• [Task directions]: Exclude any images and output the remaining records exactly.
--- Exercise inputs Enclosed Below ---
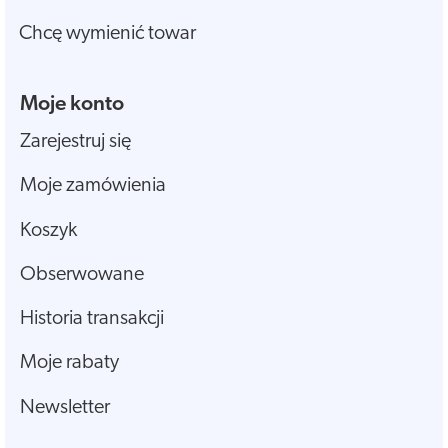
Chcę wymienić towar
Moje konto
Zarejestruj się
Moje zamówienia
Koszyk
Obserwowane
Historia transakcji
Moje rabaty
Newsletter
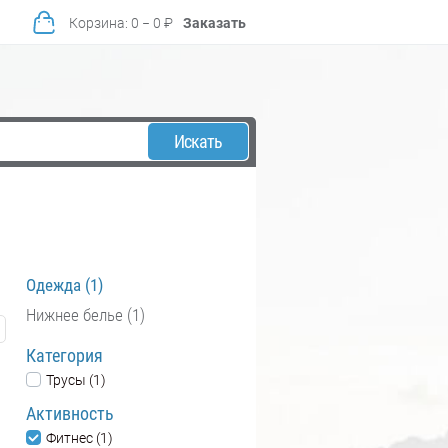
Корзина
:
0
−
0
₽
Заказать
Искать
Одежда (1)
Нижнее белье (1)
Категория
Трусы (1)
Активность
Фитнес (1)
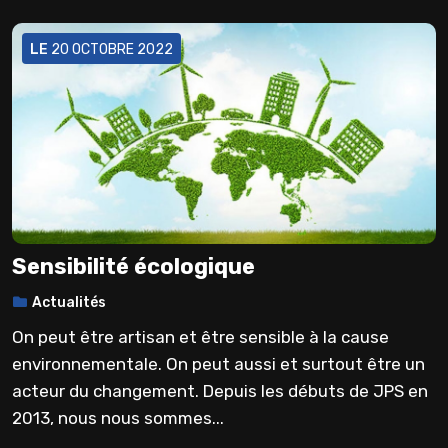
LE
20 OCTOBRE 2022
Sensibilité écologique
Actualités
On peut être artisan et être sensible à la cause
environnementale. On peut aussi et surtout être un
acteur du changement. Depuis les débuts de JPS en
2013, nous nous sommes...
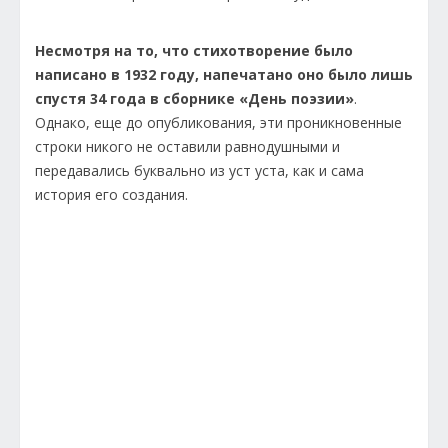
Несмотря на то, что стихотворение было
написано в 1932 году, напечатано оно было лишь
спустя 34 года в сборнике «День поэзии»
.
Однако, еще до опубликования, эти проникновенные
строки никого не оставили равнодушными и
передавались буквально из уст уста, как и сама
история его создания.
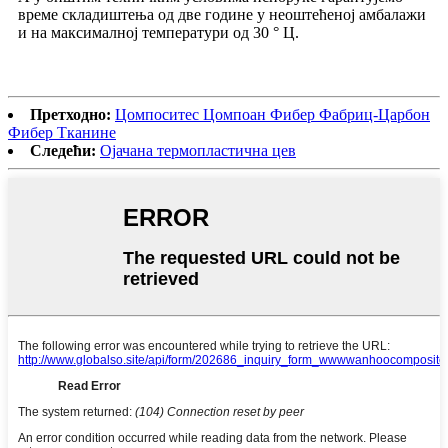
време складиштења од две године у неоштећеној амбалажи
и на максималној температури од 30 ° Ц.
Претходно:
Цомпоситес Цомпоан Фибер Фабриц-Царбон
Фибер Тканине
Следећи:
Ојачана термопластична цев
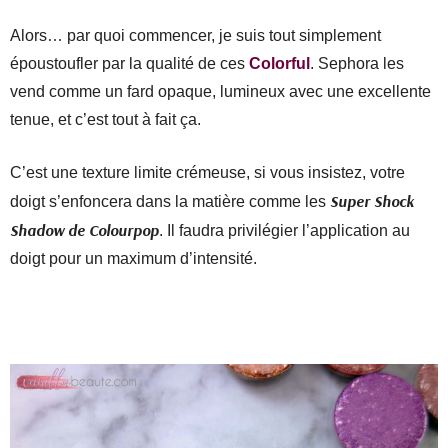
Alors… par quoi commencer, je suis tout simplement
époustoufler par la qualité de ces
Colorful
. Sephora les
vend comme un fard opaque, lumineux avec une excellente
tenue, et c’est tout à fait ça.
C’est une texture limite crémeuse, si vous insistez, votre
Super Shock
doigt s’enfoncera dans la matière comme les
Shadow de Colourpop
. Il faudra privilégier l’application au
doigt pour un maximum d’intensité.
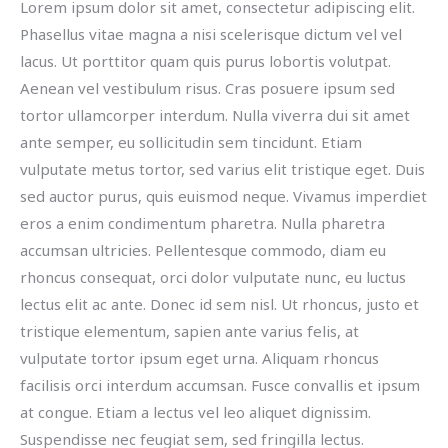
Lorem ipsum dolor sit amet, consectetur adipiscing elit.
Phasellus vitae magna a nisi scelerisque dictum vel vel
lacus. Ut porttitor quam quis purus lobortis volutpat.
Aenean vel vestibulum risus. Cras posuere ipsum sed
tortor ullamcorper interdum. Nulla viverra dui sit amet
ante semper, eu sollicitudin sem tincidunt. Etiam
vulputate metus tortor, sed varius elit tristique eget. Duis
sed auctor purus, quis euismod neque. Vivamus imperdiet
eros a enim condimentum pharetra. Nulla pharetra
accumsan ultricies. Pellentesque commodo, diam eu
rhoncus consequat, orci dolor vulputate nunc, eu luctus
lectus elit ac ante. Donec id sem nisl. Ut rhoncus, justo et
tristique elementum, sapien ante varius felis, at
vulputate tortor ipsum eget urna. Aliquam rhoncus
facilisis orci interdum accumsan. Fusce convallis et ipsum
at congue. Etiam a lectus vel leo aliquet dignissim.
Suspendisse nec feugiat sem, sed fringilla lectus.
--- End of Enclosed Exercise inputs ---
• [Task result]:
Chcę wymienić towar
Moje konto
Zarejestruj się
Moje zamówienia
Koszyk
Obserwowane
Historia transakcji
Moje rabaty
Newsletter
Корзина
:
0
−
0
₽
Заказать
Искать
Одежда (1)
Нижнее белье (1)
Категория
Трусы (1)
Активность
Фитнес (1)
LE
20 OCTOBRE 2022
Sensibilité écologique
Actualités
On peut être artisan et être sensible à la cause
environnementale. On peut aussi et surtout être un
acteur du changement. Depuis les débuts de JPS en
2013, nous nous sommes...
Несмотря на то, что стихотворение было
написано в 1932 году, напечатано оно было лишь
спустя 34 года в сборнике «День поэзии»
.
Однако, еще до опубликования, эти проникновенные
строки никого не оставили равнодушными и
передавались буквально из уст уста, как и сама
история его создания.
време складиштења од две године у неоштећеној амбалажи
и на максималној температури од 30 ° Ц.
Претходно:
Цомпоситес Цомпоан Фибер Фабриц-Царбон
Фибер Тканине
Следећи:
Ојачана термопластична цев
Alors… par quoi commencer, je suis tout simplement
époustoufler par la qualité de ces
Colorful
. Sephora les
vend comme un fard opaque, lumineux avec une excellente
tenue, et c’est tout à fait ça.
C’est une texture limite crémeuse, si vous insistez, votre
Super Shock
doigt s’enfoncera dans la matière comme les
Shadow de Colourpop
. Il faudra privilégier l’application au
doigt pour un maximum d’intensité.
Lorem ipsum dolor sit amet, consectetur adipiscing elit.
Phasellus vitae magna a nisi scelerisque dictum vel vel
lacus. Ut porttitor quam quis purus lobortis volutpat.
Aenean vel vestibulum risus. Cras posuere ipsum sed
tortor ullamcorper interdum. Nulla viverra dui sit amet
ante semper, eu sollicitudin sem tincidunt. Etiam
vulputate metus tortor, sed varius elit tristique eget. Duis
sed auctor purus, quis euismod neque. Vivamus imperdiet
eros a enim condimentum pharetra. Nulla pharetra
accumsan ultricies. Pellentesque commodo, diam eu
rhoncus consequat, orci dolor vulputate nunc, eu luctus
lectus elit ac ante. Donec id sem nisl. Ut rhoncus, justo et
tristique elementum, sapien ante varius felis, at
vulputate tortor ipsum eget urna. Aliquam rhoncus
facilisis orci interdum accumsan. Fusce convallis et ipsum
at congue. Etiam a lectus vel leo aliquet dignissim.
Suspendisse nec feugiat sem, sed fringilla lectus.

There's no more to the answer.